**Work item:** Filter the entries beneath this task, copying only the lines that hold the word "element".

**Records provided:**
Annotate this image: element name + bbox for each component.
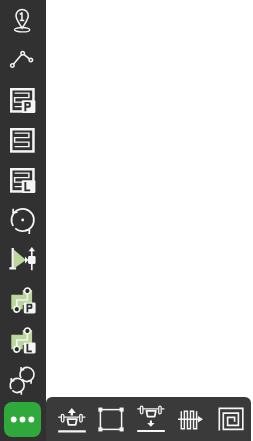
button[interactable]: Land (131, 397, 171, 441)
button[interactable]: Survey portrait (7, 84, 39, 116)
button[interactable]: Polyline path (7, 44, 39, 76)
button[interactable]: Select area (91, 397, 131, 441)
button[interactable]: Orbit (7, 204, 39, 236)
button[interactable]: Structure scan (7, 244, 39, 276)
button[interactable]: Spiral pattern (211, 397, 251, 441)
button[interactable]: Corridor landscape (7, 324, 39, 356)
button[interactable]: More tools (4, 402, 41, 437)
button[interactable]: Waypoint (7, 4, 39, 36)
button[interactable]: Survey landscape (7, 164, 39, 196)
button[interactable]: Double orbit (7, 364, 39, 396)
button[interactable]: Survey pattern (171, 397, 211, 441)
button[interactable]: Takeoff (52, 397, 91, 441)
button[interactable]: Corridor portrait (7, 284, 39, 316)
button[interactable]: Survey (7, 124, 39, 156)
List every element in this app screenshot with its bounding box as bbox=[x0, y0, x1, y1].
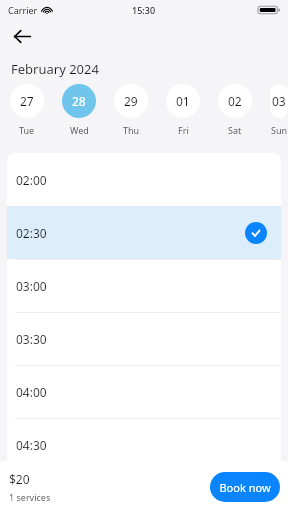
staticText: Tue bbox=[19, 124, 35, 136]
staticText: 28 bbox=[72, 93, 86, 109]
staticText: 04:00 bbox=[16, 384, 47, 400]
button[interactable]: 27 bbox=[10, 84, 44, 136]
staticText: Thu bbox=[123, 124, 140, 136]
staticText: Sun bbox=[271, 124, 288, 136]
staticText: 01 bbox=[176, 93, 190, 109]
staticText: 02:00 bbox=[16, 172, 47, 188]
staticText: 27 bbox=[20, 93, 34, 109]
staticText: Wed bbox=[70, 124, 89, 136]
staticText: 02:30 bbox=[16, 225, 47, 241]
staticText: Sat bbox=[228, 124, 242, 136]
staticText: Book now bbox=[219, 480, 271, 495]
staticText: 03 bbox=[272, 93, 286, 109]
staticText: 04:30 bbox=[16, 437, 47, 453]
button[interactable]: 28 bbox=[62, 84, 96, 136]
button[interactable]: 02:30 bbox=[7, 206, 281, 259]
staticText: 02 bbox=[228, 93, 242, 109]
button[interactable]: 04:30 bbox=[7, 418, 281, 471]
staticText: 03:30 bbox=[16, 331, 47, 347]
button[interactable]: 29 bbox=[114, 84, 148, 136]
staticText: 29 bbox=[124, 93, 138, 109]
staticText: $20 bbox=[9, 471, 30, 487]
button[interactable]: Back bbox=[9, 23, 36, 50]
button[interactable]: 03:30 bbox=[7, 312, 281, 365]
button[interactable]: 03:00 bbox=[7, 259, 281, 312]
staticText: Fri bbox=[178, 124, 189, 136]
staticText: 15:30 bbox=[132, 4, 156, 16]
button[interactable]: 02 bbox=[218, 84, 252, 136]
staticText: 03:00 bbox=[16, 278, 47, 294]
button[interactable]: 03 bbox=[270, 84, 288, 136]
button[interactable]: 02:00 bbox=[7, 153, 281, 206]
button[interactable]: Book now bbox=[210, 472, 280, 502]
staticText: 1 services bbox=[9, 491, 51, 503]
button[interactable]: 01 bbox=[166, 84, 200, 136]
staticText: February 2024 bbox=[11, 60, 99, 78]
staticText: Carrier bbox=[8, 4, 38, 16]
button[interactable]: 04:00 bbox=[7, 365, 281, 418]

**Task output:**
Annotate this image: element name + bbox for each component.
List every element in this app screenshot with its bounding box as bbox=[x0, y0, x1, y1].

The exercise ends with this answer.